One stupid guy can give all other Guides a bad name, please don't lump them all together.

I am sorry you ran into a jerk.....I reckon he won't do that again..lol


----------



## Chase This! (Jul 20, 2007)

iridered2003 said:


> by the way, if anyone ever hooks me for something like this while i'm in my own boat, i will plow into the side of your boat like a LAWNDART! then i will call the cops,tpwd and have them meet me at the dock or the closes place i can think of. VIOLENCE is not the answer


Like JLKing says, sounds like an acciedent!

Did we get an answer on what he hit? Let me guess, BONE SUPER SPOOK.

Brandon


----------



## Levi (Mar 6, 2006)

grandpa cracker said:


> My opinion may not hold water because I don`t get to fish much and have never been in a situation like that. BUT, seems to me it boils down to just a lack of common courtesy. I`m sure the majority of us were taught as children to be respectful
> of others and to SHARE. It may sound juvenile but then again, these adult people are acting like juveniles. I don`t know of many folks that like their space invaded , even on land. Cut in front of me after I`ve been waiting in a line, I will let you know about it . I will always let a handicapper go in front of me or someone that has a greater need than me, I`m not a hardarse.

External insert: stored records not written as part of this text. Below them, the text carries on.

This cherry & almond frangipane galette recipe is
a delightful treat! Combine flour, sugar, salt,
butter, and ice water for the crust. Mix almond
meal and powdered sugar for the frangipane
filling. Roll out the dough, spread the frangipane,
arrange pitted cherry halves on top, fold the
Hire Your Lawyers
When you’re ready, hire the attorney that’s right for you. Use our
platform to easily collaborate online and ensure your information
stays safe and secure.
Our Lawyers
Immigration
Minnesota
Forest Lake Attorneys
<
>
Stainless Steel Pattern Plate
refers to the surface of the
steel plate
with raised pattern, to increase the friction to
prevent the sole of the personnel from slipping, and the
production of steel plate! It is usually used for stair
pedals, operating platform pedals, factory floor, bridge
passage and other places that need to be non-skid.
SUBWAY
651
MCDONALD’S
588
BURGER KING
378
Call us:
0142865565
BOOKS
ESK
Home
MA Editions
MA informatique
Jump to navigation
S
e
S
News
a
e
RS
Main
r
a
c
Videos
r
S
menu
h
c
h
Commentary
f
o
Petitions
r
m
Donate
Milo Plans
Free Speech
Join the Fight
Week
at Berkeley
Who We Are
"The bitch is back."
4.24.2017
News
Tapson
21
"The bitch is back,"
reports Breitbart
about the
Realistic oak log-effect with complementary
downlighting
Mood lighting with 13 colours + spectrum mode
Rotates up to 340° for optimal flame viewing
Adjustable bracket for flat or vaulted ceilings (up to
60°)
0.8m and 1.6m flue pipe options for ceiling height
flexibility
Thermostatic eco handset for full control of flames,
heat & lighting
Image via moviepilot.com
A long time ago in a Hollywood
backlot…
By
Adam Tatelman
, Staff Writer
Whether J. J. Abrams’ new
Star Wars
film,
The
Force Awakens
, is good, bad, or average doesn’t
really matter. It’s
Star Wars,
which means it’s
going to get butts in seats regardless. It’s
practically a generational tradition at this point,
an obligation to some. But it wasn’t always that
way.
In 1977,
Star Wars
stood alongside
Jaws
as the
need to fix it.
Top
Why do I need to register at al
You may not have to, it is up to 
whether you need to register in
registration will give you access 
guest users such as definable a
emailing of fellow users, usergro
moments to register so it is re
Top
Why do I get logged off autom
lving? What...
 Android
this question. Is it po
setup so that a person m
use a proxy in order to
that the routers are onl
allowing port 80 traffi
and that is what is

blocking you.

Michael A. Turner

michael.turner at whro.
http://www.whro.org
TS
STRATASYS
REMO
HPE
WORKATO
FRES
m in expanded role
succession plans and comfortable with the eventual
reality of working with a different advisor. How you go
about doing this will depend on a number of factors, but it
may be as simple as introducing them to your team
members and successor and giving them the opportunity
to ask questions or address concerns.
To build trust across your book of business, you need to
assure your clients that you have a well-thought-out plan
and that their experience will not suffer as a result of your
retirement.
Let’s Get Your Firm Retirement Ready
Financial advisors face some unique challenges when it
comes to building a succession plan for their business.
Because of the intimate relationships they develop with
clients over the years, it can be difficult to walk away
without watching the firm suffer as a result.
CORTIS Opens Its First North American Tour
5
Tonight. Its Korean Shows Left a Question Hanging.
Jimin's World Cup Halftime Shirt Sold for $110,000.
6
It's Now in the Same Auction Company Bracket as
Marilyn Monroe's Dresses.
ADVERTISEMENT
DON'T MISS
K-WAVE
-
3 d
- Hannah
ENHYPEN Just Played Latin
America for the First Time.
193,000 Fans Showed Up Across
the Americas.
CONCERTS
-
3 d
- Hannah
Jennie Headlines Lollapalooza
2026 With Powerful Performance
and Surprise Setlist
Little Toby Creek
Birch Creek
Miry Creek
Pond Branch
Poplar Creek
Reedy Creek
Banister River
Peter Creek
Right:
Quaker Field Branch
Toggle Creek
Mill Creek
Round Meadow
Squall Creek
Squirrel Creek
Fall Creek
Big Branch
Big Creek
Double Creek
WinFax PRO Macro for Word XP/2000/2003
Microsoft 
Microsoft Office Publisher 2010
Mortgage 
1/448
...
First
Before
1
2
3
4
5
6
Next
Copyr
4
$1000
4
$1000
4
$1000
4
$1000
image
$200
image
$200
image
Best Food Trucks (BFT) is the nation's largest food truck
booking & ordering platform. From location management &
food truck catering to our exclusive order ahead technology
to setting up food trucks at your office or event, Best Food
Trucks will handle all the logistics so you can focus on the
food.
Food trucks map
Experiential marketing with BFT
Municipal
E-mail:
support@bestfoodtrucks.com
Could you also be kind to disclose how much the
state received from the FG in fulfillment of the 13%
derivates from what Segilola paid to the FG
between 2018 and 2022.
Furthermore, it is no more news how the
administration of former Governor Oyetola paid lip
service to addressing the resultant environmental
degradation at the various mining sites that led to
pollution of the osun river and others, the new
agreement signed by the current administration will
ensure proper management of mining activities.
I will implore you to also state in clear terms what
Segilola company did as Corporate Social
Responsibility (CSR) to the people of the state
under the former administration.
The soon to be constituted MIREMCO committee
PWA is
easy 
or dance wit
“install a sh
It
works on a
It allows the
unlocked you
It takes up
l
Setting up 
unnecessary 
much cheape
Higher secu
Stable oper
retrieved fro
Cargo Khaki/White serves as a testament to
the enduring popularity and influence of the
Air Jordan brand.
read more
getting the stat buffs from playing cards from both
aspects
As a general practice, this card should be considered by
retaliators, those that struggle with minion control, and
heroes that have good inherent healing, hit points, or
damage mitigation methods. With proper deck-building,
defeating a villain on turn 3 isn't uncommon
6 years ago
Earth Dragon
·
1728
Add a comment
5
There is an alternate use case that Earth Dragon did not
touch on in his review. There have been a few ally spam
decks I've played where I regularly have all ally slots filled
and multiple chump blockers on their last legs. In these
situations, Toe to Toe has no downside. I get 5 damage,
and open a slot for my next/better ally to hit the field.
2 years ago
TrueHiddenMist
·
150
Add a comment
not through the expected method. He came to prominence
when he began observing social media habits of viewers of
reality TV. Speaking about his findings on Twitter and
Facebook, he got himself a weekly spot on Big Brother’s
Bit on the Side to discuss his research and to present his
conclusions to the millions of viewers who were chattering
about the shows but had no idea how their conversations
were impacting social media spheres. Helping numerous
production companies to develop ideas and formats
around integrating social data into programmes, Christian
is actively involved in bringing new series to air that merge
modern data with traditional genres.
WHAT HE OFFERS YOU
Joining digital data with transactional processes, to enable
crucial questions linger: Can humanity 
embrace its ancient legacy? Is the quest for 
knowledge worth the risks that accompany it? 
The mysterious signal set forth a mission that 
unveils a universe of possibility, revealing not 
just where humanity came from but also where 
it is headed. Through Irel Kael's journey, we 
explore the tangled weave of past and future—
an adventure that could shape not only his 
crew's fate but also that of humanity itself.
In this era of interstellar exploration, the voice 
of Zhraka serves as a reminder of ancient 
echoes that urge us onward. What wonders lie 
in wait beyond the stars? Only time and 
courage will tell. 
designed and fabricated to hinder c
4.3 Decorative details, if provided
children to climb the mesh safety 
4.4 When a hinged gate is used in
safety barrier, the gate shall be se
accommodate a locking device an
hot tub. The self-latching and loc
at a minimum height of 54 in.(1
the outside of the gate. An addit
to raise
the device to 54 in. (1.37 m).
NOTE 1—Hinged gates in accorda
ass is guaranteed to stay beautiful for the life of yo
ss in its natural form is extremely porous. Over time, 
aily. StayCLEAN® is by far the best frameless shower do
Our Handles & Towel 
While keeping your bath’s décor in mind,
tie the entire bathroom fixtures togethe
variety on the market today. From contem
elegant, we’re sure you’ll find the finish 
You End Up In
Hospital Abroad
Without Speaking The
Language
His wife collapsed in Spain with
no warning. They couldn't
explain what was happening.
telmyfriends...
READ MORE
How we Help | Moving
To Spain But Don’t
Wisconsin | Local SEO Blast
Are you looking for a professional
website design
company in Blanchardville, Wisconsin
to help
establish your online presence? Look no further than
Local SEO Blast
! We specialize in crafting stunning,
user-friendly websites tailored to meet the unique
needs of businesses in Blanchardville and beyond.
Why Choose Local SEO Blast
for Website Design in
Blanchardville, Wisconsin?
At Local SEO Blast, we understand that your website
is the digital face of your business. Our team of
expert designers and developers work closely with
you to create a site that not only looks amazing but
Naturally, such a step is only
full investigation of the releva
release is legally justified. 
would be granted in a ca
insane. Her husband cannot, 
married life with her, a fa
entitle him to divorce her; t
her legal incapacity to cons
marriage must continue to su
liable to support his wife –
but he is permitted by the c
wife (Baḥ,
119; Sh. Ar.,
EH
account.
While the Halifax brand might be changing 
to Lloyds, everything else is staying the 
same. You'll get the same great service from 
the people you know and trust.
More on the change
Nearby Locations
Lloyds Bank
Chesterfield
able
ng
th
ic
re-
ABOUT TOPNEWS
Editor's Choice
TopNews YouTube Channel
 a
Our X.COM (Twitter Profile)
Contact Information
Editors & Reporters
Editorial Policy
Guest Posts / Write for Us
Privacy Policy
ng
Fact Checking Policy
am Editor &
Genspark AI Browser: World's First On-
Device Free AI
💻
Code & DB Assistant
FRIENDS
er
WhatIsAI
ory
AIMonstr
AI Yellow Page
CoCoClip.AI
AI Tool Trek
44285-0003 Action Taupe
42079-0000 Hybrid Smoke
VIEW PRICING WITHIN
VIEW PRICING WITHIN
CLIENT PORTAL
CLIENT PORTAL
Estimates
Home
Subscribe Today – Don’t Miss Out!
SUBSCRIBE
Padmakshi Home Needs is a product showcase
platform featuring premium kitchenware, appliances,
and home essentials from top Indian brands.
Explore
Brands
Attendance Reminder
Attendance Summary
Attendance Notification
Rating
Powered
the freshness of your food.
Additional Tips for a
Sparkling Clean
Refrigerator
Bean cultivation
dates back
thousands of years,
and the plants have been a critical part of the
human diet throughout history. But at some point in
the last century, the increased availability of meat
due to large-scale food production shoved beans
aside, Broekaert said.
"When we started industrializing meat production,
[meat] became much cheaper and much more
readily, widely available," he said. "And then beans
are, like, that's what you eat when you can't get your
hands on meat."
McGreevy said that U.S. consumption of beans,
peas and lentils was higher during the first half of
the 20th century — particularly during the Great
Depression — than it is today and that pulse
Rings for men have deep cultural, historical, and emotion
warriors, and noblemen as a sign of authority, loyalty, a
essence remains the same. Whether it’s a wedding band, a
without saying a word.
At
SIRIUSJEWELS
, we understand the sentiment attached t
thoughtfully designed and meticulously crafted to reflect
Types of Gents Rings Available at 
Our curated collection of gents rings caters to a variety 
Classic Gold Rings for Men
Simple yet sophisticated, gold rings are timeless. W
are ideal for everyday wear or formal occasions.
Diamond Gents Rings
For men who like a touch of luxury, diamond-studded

+1000, That sums it all up.


----------



## thundertrout (Jun 22, 2006)

i bet right about now,everyone is (canceling)sp their fishing trip with 
this guy or wishing they did.


----------



## catfishcrouch (Jun 5, 2008)

iridered2003 said:


> by the way, if anyone ever hooks me for something like this while i'm in my own boat, i will plow into the side of your boat like a LAWNDART! then i will call the cops,tpwd and have them meet me at the dock or the closes place i can think of. VIOLENCE is not the answer


Violence aint the answer, but you'll plow into someones boat!!!!!! That cracks me up, and you say I'm the psycho. WOW.


----------



## carolinafisher (Nov 23, 2005)

Did you have the barbs mashed down on that plug?


----------



## Saulnier (Dec 10, 2004)

Maybe you should have "signaled" him with your flare gun......


----------



## catchysumfishy (Jul 19, 2008)

*Good guide,Bad guide*

It's just like anything else these day's , there are bad guides out there but there are many more good ones to ! I have to say, he deserved the hook and he must have been guiding some *loser's* to let him run on top of you like that because i know anyone that i fish with wouldn't have done that or allowed him to do that. 8 out of 10 Flounder rigs will run up on you anyway, most of them only knowing a few holes and do not care or are aware of their surroundings! I suggest ,that if this ever happen's to you again and you get his name, flip the ole cell phone out and call the game warden ,save the lure for a nice trout... . Hmmm, if you know who it is , i would check to see if he has a valid license for guiding! Anyway, he sucks whoever he is.........


----------



## JLKing (Jul 17, 2008)

Saulnier said:


> Maybe you should have "signaled" him with your flare gun......


That's funny.


----------



## Capt. Hollis Forrester (Jun 17, 2006)

*heres my thought.*

When I have my clients out night fishing, #1 we first discuss that if any of us see a boat approaching we are all flashing our headlighsts. My running lights are always on the boat, though we may not be close but its a visual. First , are you fellas wearing headlights? 2nd , if you are and that dumb a$3 guide that ignores that then from my point of view he desreves what he gets! I've ran the bays day and night all my life and can spot a flicker from just the slightest, The last thing I want to do is plow on top of fisherman, and the next is plow on the shore line that I intend to fish that night. Do not place all guides in this category, 90% are the ut most professional, but the 10% can give us all a bad name.


----------



## kweber (Sep 20, 2005)

threads like this make me so dang glad that I've never bought a bay-boat.
sounds like a freakin' zoo out there.
there aint enough fish in any bay worth putting up with all that carp!!!!
this whole thing sounds like Saturday Wrasslin'!!!!
buncha grown men actin' like little kids in a sandbox!
$.02.


----------



## great white fisherman (Jun 24, 2008)

I am glad you did what you did. Some of those b-turds need a good b--t licking!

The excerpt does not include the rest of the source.